Malgré la forte demande, « EDM n’a pas intérêt à raccorder de nouveaux clients, parce que le prix de vente moyen de l’électricité est inférieur à son coût de production ». Chaque nouveau client est donc un trou de plus ajouté au déficit. Cependant, les pertes d’EDM augmentant, il faut s’interroger. Ce prix de revient est-il optimisé ? La plus grande part de l’énergie produite est thermique. Elle fonctionne à partir de carburant que nous importons et dont nous ne maîtrisons pas le prix. Le second problème est la mauvaise gestion d’EDM. « Il faut donc assainir et bien gérer le peu que nous avons », suggère-t-il. Le vol de carburant dénoncé est réel, poursuit-il. Le fait que beaucoup de travailleurs ont leurs propres sociétés qui sous-traitent des marchés est aussi une réalité, tout comme les surfacturations et bien d’autres choses. Des sociétés qui n’ont aucune expertise et se voient attribuer des marchés sur des fausses bases. Tout cela mis bout à bout ne peut qu’augmenter les charges. S’agissant du personnel, il doit aussi être optimisé, avec les compétences nécessaires. À EDM, il faut réduire les pertes techniques et commerciales. Parmi les mesures urgentes, il faut aussi envisager de contrôler la consommation afin d’éviter le gaspillage énergétique et réduire les pertes auprès des gros consommateurs, en mettant en place des « systèmes automatisés au lieu d’investir un milliard pour augmenter la capacité et réduire les gaspillages en investissant la moitié de cette somme », par exemple.
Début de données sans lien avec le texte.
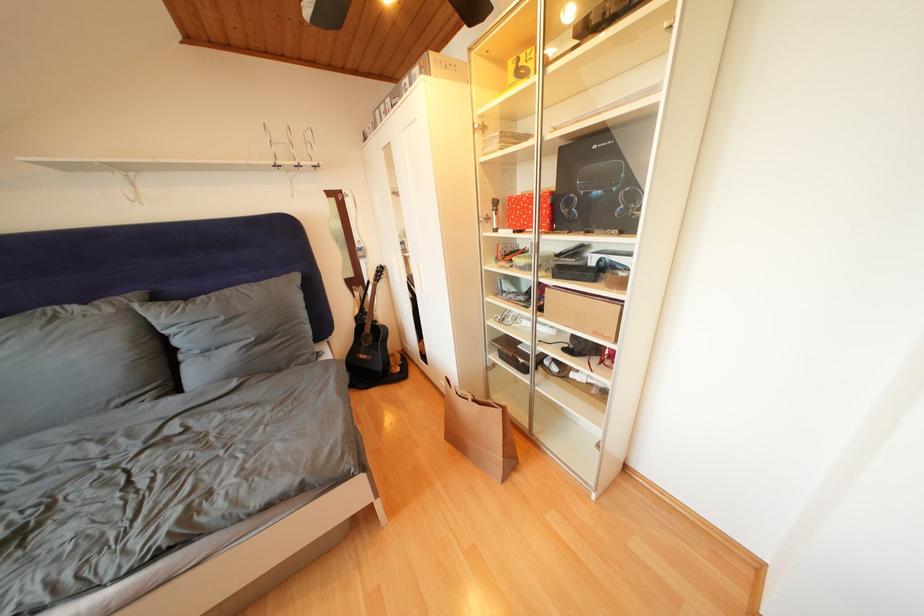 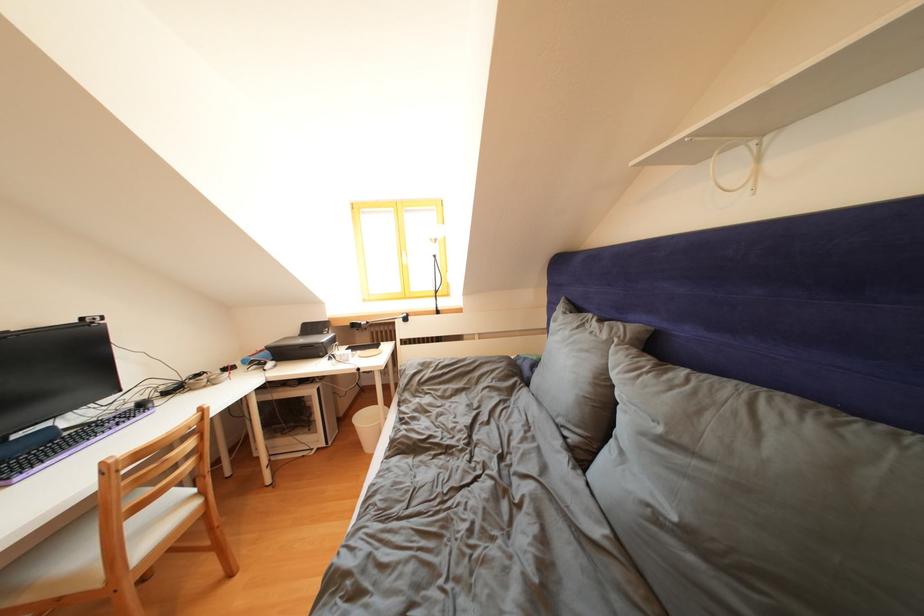 In the second image, find the point that corresponds to pixel 231 323 in the first image.

(667, 435) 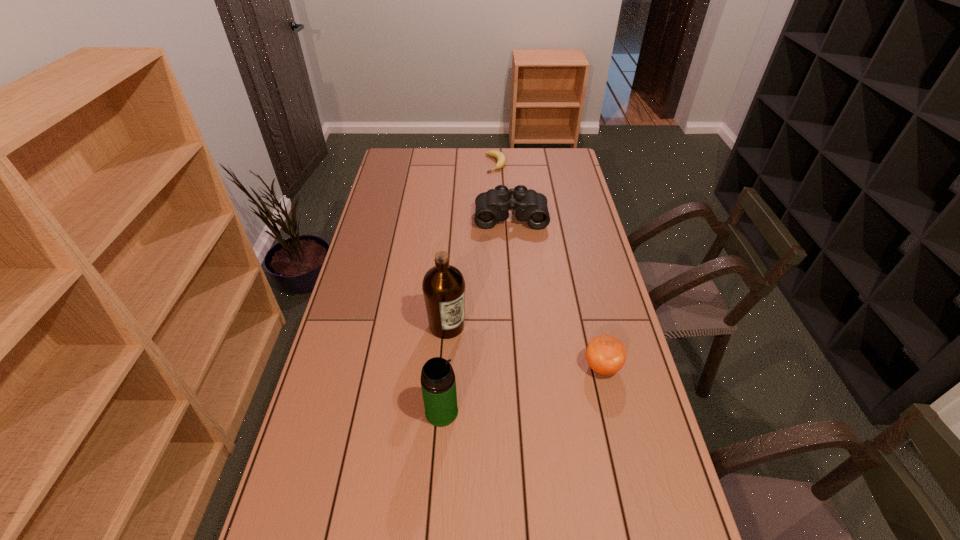 Where is `object situated at the far edge`? The image size is (960, 540). object situated at the far edge is located at coordinates (498, 155).

Locate an element on the screen. The image size is (960, 540). object present at the right edge is located at coordinates (605, 354).

This screenshot has height=540, width=960. Identify the location of vacant space at the far edge. (514, 150).

At what (x,y) coordinates should I click in order to perform the action: click on free point at the left edge. Please return your answer as a coordinate pair (x, y). The width and height of the screenshot is (960, 540). Looking at the image, I should click on (362, 253).

Find the location of a particular element. vacant region at the right edge of the desktop is located at coordinates (554, 204).

This screenshot has width=960, height=540. In order to click on vacant space at the near right corner in this screenshot , I will do `click(615, 533)`.

Locate an element on the screen. The width and height of the screenshot is (960, 540). free spot between the tallest object and the farthest object is located at coordinates (471, 245).

Find the location of `unoccupied position between the olive oil and the second nearest object`. unoccupied position between the olive oil and the second nearest object is located at coordinates (524, 346).

What are the coordinates of `empty space that is in between the banana and the orange` in the screenshot? It's located at (549, 265).

You are a GUI agent. You are given a task and a screenshot of the screen. Output one action in this format:
    pyautogui.click(x=<x>, y=<y>)
    Task: Click on the free spot between the binoculars and the nearest object
    
    Given the screenshot: What is the action you would take?
    pyautogui.click(x=476, y=314) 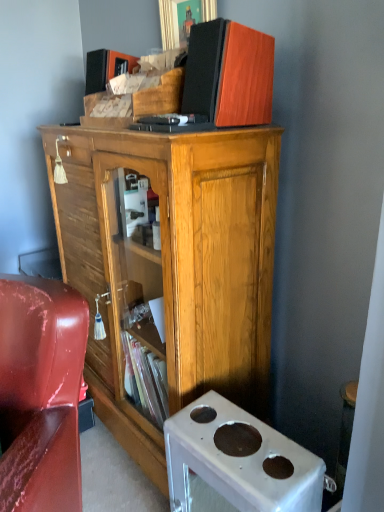 Question: Would you say wooden cabinet at center is inside or outside wooden speaker at upper center?

Choices:
 (A) outside
 (B) inside

Answer: (A)

Question: In the image, is wooden cabinet at center on the left side or the right side of wooden speaker at upper center?

Choices:
 (A) left
 (B) right

Answer: (A)

Question: Which object is the closest to the wooden speaker at upper center?

Choices:
 (A) white plastic desk at lower right
 (B) glossy leather chair at lower left
 (C) wooden cabinet at center

Answer: (C)

Question: Which of these objects is positioned closest to the white plastic desk at lower right?

Choices:
 (A) wooden cabinet at center
 (B) glossy leather chair at lower left
 (C) wooden speaker at upper center

Answer: (B) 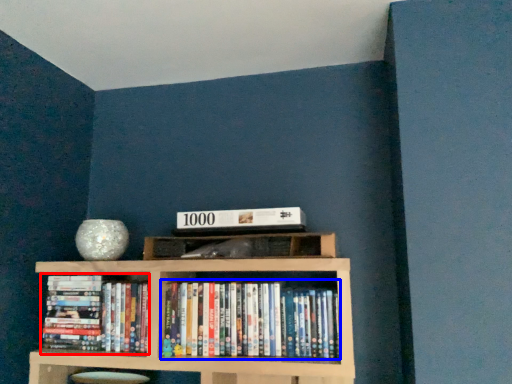 Question: Which point is further to the camera, book (highlighted by a red box) or book (highlighted by a blue box)?

Choices:
 (A) book
 (B) book

Answer: (A) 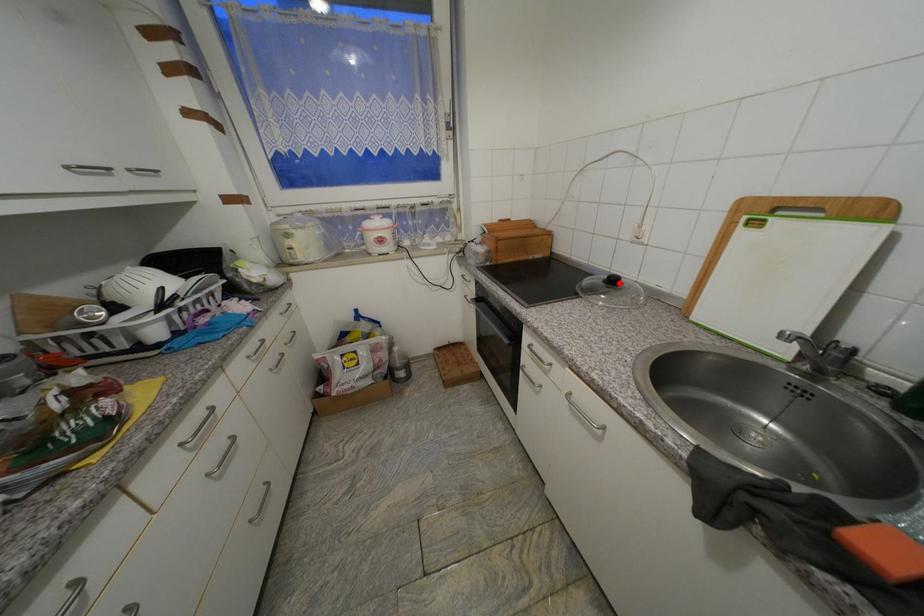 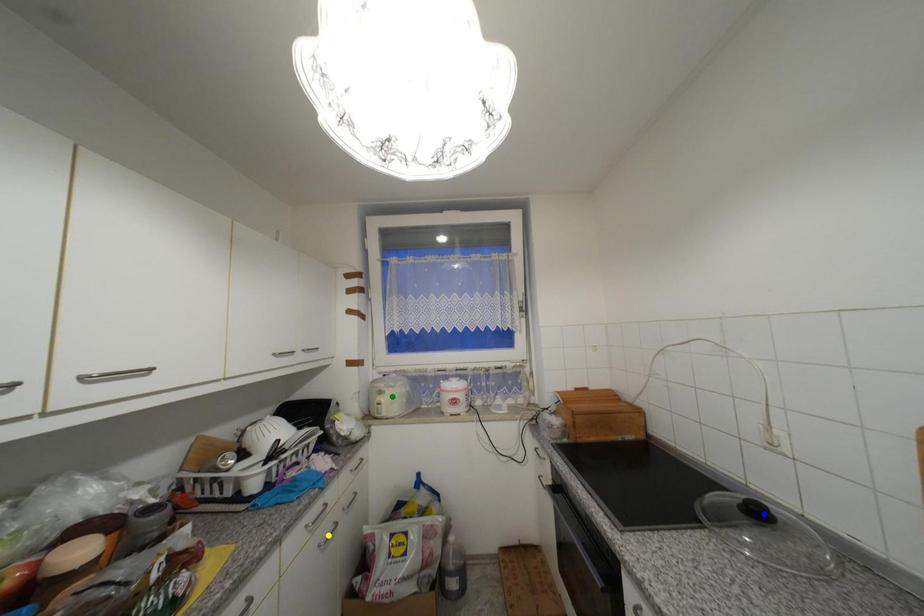 Question: I am providing you with two images of the same scene from different viewpoints. A red point is marked on the first image. You are given multiple points on the second image. Which point in image 2 is actually the same real-world point as the red point in image 1?

Choices:
 (A) yellow point
 (B) green point
 (C) blue point

Answer: (C) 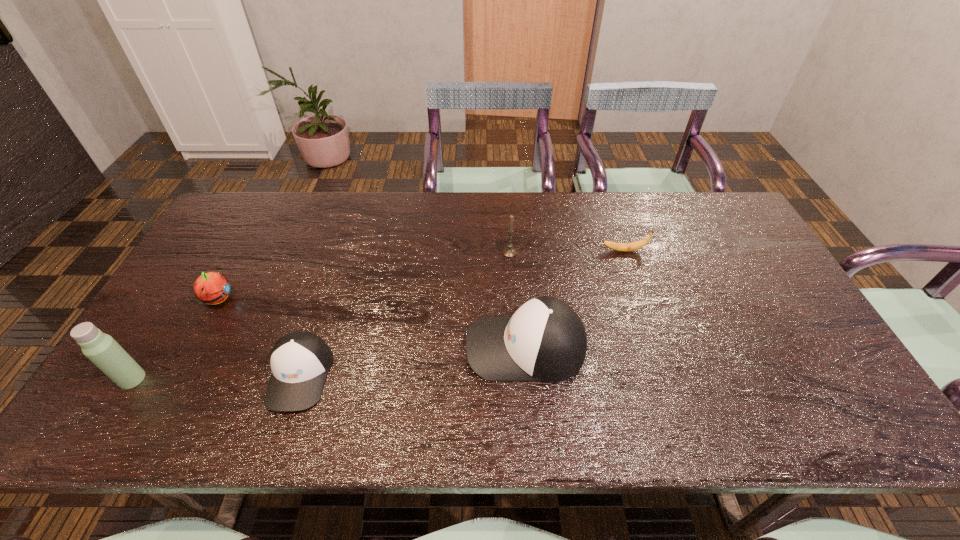 The height and width of the screenshot is (540, 960). In order to click on apple that is at the left edge in this screenshot , I will do `click(212, 288)`.

Find the location of a particular element. thermos bottle present at the left edge is located at coordinates (100, 348).

Image resolution: width=960 pixels, height=540 pixels. Identify the location of object positioned at the near left corner. (100, 348).

Locate an element on the screen. vacant space at the far edge of the desktop is located at coordinates (470, 231).

Find the location of a particular element. vacant space at the left edge is located at coordinates [x=195, y=321].

Where is `free location at the right edge of the desktop`? The width and height of the screenshot is (960, 540). free location at the right edge of the desktop is located at coordinates (768, 292).

Where is `vacant space at the far right corner of the desktop`? The width and height of the screenshot is (960, 540). vacant space at the far right corner of the desktop is located at coordinates (712, 236).

Locate an element on the screen. vacant space at the near right corner of the desktop is located at coordinates (780, 380).

Locate an element on the screen. This screenshot has width=960, height=540. vacant area between the candle and the left cap is located at coordinates (404, 314).

Find the location of a particular element. free area in between the leftmost object and the third object from left to right is located at coordinates (216, 377). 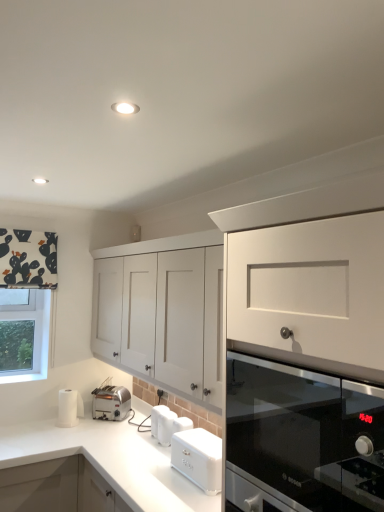 Question: Is silver metallic toaster at lower left, which is counted as the second kitchen appliance, starting from the right, oriented away from clear glass window at left?

Choices:
 (A) yes
 (B) no

Answer: (B)

Question: From the image's perspective, is silver metallic toaster at lower left, arranged as the first kitchen appliance when viewed from the back, located beneath clear glass window at left?

Choices:
 (A) no
 (B) yes

Answer: (B)

Question: Is silver metallic toaster at lower left, which is the first kitchen appliance from left to right, oriented towards clear glass window at left?

Choices:
 (A) no
 (B) yes

Answer: (A)

Question: Is silver metallic toaster at lower left, which is counted as the second kitchen appliance, starting from the right, completely or partially outside of clear glass window at left?

Choices:
 (A) no
 (B) yes

Answer: (B)

Question: Is silver metallic toaster at lower left, arranged as the first kitchen appliance when viewed from the back, wider than clear glass window at left?

Choices:
 (A) no
 (B) yes

Answer: (B)

Question: Is silver metallic toaster at lower left, which is the first kitchen appliance from left to right, surrounding clear glass window at left?

Choices:
 (A) no
 (B) yes

Answer: (A)

Question: Can you confirm if white matte cabinet at center is wider than white matte bread bin at lower center, which is counted as the 1th kitchen appliance, starting from the front?

Choices:
 (A) yes
 (B) no

Answer: (A)

Question: Is white matte cabinet at center next to white matte bread bin at lower center, which is counted as the 1th kitchen appliance, starting from the front, and touching it?

Choices:
 (A) no
 (B) yes

Answer: (A)

Question: Is white matte cabinet at center positioned beyond the bounds of white matte bread bin at lower center, which is counted as the 1th kitchen appliance, starting from the front?

Choices:
 (A) yes
 (B) no

Answer: (A)

Question: From a real-world perspective, is white matte cabinet at center positioned under white matte bread bin at lower center, the second kitchen appliance viewed from the left, based on gravity?

Choices:
 (A) no
 (B) yes

Answer: (A)

Question: From the image's perspective, is white matte cabinet at center located above white matte bread bin at lower center, which is counted as the 1th kitchen appliance, starting from the front?

Choices:
 (A) yes
 (B) no

Answer: (A)

Question: From the image's perspective, would you say white matte cabinet at center is shown under white matte bread bin at lower center, the 2th kitchen appliance positioned from the back?

Choices:
 (A) no
 (B) yes

Answer: (A)

Question: Is white matte bread bin at lower center, the 2th kitchen appliance positioned from the back, facing away from black glass oven at right?

Choices:
 (A) yes
 (B) no

Answer: (B) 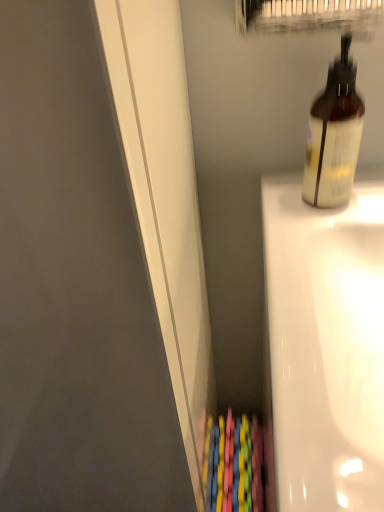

De janvier à septembre 2023, l’État assure avoir subventionné la société EDM à hauteur de 106 milliards, pour payer notamment ses fournisseurs. Il a également reconstitué son capital pour 146 milliards. Mais EDM est confrontée à des difficultés d’investissement dans ses installations de production, de transport et de distribution. La société, endettée et déficitaire, n’arrive pas non plus à s’autofinancer. Ses coûts de production d’énergie se situent entre 140 et 160 francs CFA le kWh, alors qu’elle le vend aux populations 90 francs CFA en moyenne. En février dernier, trois ministres, Abdoulaye Maïga, Alousséni Sanou et Lamine Seydou Traoré (alors ministre de l’Énergie) avaient été mobilisés par le gouvernement lors du Salon des investisseurs pour l’Énergie au Mali (SIEMA 2023), dans l’optique de plaider auprès des partenaires pour débloquer près de 600 milliards de francs CFA pour le Plan de Développement du sous-secteur de l’Électricité sur la période 2022 – 2026. L’activité de deux jours, qui a réuni plus de 200 participants, n’a finalement réussi à récolter que 50 milliards.

Aujourd’hui, si les autorités promettent moins de délestages, espérant qu’il n’y aura plus de ruptures dans la fourniture de carburant, elles invitent à la patience, car l’amélioration promise n’est pas encore au rendez-vous. Dans la capitale, la grogne monte, même si ses formes ne se dessinent pour l’heure pour la plupart que sur les réseaux sociaux.